5 Leadership Lessons I've Learned The Hard Way
Wednesday, 22 June 2022
As a kid, I thought that being a leader was easy. It was about ensuring that my friends followed what I told them to do on every occasion. Whether on the football field, basketball court, playground park, or other school activities.
However, as I am getting older, especially after I entered the life phase as a professional, I faced many difficult situations where sometimes I doubt my leadership skill and capability. What once seemed a natural ability to lead suddenly became a disastrous trait that ended with many wrong decisions and regrets.
Still, I have learned countless valuable things from all those mistakes and uncomfortable situations, but here are five leadership lessons that I have learned the hard way, especially in the past ten years:
Understanding my leadership style should have been my number one priority.
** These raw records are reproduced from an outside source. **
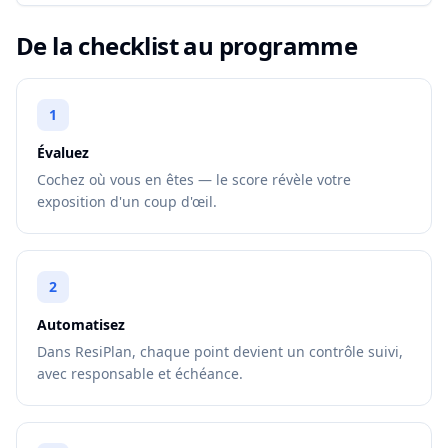
De la checklist au programme
1
Évaluez
Cochez où vous en êtes — le score révèle votre
exposition d'un coup d'œil.
2
Automatisez
Dans ResiPlan, chaque point devient un contrôle suivi,
avec responsable et échéance.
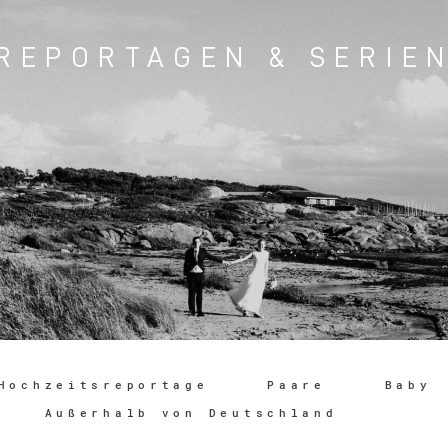
REPORTAGEN & SERIE
Hochzeitsreportage
Paare
Baby
Newbornshooting zu
Außerhalb von Deutschland
Fünft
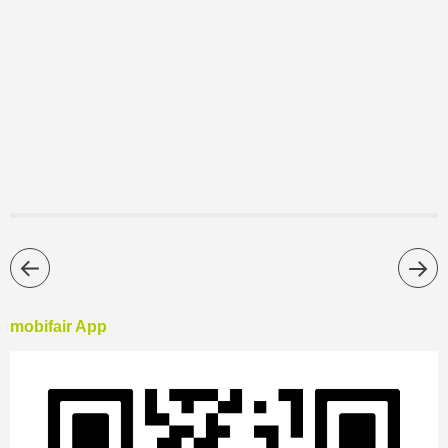
mobifair App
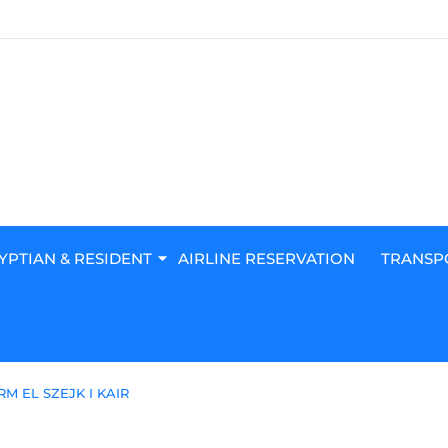
YPTIAN & RESIDENT
AIRLINE RESERVATION
TRANSP
 EL SZEJK I KAIR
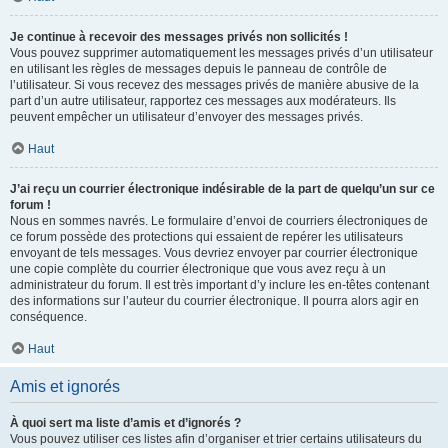
Je continue à recevoir des messages privés non sollicités !
Vous pouvez supprimer automatiquement les messages privés d’un utilisateur
en utilisant les règles de messages depuis le panneau de contrôle de
l’utilisateur. Si vous recevez des messages privés de manière abusive de la
part d’un autre utilisateur, rapportez ces messages aux modérateurs. Ils
peuvent empêcher un utilisateur d’envoyer des messages privés.
Haut
J’ai reçu un courrier électronique indésirable de la part de quelqu’un sur ce
forum !
Nous en sommes navrés. Le formulaire d’envoi de courriers électroniques de
ce forum possède des protections qui essaient de repérer les utilisateurs
envoyant de tels messages. Vous devriez envoyer par courrier électronique
une copie complète du courrier électronique que vous avez reçu à un
administrateur du forum. Il est très important d’y inclure les en-têtes contenant
des informations sur l’auteur du courrier électronique. Il pourra alors agir en
conséquence.
Haut
Amis et ignorés
À quoi sert ma liste d’amis et d’ignorés ?
Vous pouvez utiliser ces listes afin d’organiser et trier certains utilisateurs du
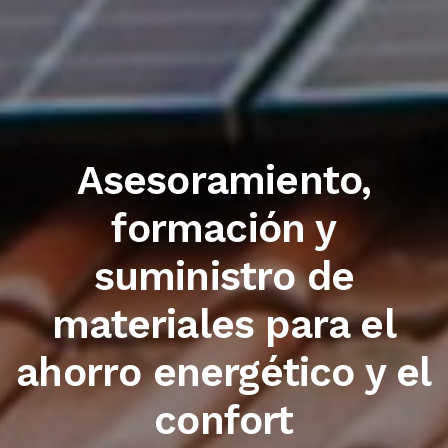
Trabajamos con las
primeras marcas del
sector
Realizing that I am a macro manager who emphasizes a democratic and participative leadership style should have been the foundation of my self-awareness. Failing to recognize this in the first place brought me to the disaster of hiring the wrong people into my team, which resulted in a high turnover and low morale in the group.
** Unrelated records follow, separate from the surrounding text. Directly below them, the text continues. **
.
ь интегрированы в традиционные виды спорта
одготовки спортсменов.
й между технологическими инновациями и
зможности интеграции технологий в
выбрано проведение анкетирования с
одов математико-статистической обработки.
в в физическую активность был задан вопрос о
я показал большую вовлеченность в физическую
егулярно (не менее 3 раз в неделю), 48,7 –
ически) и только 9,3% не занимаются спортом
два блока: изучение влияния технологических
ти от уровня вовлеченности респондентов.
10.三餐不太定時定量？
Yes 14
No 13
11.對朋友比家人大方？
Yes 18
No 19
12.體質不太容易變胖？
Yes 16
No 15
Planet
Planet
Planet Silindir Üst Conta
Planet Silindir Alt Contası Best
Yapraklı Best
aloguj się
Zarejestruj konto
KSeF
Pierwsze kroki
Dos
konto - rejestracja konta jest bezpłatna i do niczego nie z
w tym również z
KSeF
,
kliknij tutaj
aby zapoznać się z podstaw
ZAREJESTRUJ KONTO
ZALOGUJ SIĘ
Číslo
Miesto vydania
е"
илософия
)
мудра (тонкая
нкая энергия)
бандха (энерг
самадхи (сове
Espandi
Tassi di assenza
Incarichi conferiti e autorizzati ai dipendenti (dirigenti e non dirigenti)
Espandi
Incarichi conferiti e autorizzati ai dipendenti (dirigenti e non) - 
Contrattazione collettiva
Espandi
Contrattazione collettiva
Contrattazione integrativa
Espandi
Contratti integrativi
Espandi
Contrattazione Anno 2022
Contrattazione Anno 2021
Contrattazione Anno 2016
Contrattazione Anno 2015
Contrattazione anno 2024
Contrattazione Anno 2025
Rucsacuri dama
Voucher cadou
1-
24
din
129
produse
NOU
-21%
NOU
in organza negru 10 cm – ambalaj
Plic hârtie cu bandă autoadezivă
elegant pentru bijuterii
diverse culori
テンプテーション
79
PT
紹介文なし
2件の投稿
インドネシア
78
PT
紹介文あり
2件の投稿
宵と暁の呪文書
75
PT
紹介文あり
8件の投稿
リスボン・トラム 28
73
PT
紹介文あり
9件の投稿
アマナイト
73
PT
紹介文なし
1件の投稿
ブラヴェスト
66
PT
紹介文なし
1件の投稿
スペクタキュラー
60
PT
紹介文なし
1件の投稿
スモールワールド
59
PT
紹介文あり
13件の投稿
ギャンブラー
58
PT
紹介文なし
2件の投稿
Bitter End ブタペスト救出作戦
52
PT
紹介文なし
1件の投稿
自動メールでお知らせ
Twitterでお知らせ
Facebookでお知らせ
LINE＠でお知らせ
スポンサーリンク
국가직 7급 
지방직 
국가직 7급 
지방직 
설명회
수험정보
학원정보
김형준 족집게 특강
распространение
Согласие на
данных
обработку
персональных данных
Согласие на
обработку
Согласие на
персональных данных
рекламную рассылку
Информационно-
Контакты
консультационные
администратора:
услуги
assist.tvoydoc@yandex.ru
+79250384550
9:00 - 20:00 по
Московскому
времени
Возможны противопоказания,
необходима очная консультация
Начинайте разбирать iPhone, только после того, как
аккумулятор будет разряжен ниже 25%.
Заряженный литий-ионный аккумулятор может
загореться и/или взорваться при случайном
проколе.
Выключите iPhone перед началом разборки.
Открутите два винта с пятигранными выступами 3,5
Hiring the right people to fit in with my leadership style is the key to building a solid team. After I clearly understand my leadership style, it is practically easier for me to define what kind of people could flourish under my direct supervision. Those are individuals with unique personalities, but they have the same standard: a high level of accountability, willingness to learn new things, and comfortability to work in a demanding, fast-paced, and constantly changing work environment (in a positive way).
Acting as a jerk is necessary (sometimes)—no more Mr. Nice Guy for those low performers. Regular performance discussions and feedback sessions would address what would be required to change and what they should improve. If the laid-back approach did not work, it is entirely OK for me to become a jerk leader to ensure those low performers got the message -- loud and clear.
Trying to please everybody is not part of a leader's responsibility. No matter how hard I tried to make a thoughtful and considerate decision based on their situation, I would never please everybody on my team. Bill Cosby said it best, "I do not know the key to success, but the key to failure is trying to please everybody." So rather than spending my energy to make everybody happy, I should have focused more of my time and effort on making a decision that would benefit the company in the long term.
The best leadership principle was taught by Ki Hajar Dewantara more than 70 years ago. The leading Indonesian independence movement activist, politician, and pioneer of education for native Indonesians in Dutch colonial times, Ki Hajar Dewantara was well known for his famous proverb in the Javanese language, "Ing ngarso sung tulodo, ing madyo mangun karso, tut wuri handayani." It translates, "(for those) in front should set an example, (for those) in the middle should raise the spirit, and (for those) behind should give encouragement." -- even though Indonesian people used the proverb in the educational context, it is still valid today to describe a simple principle that I believe in the true essence of being a leader.
We can learn everything we need to know in theory about leadership, but all those arguments would be useless if we do not know how to implement them in real life.
Everyone can teach leadership, but on the other hand, I also believe that leadership is far better learned through various experiences in our working lives.
We were learning by doing, mostly by trial and error. Do not be afraid to make mistakes as long as we learn from past mistakes and ensure those mistakes will not happen again.
That long, bumpy, and probably painful process will mold us as better leaders in the future. After all, a smooth sea will never make a skilled sailor, or in this case, a capable leader.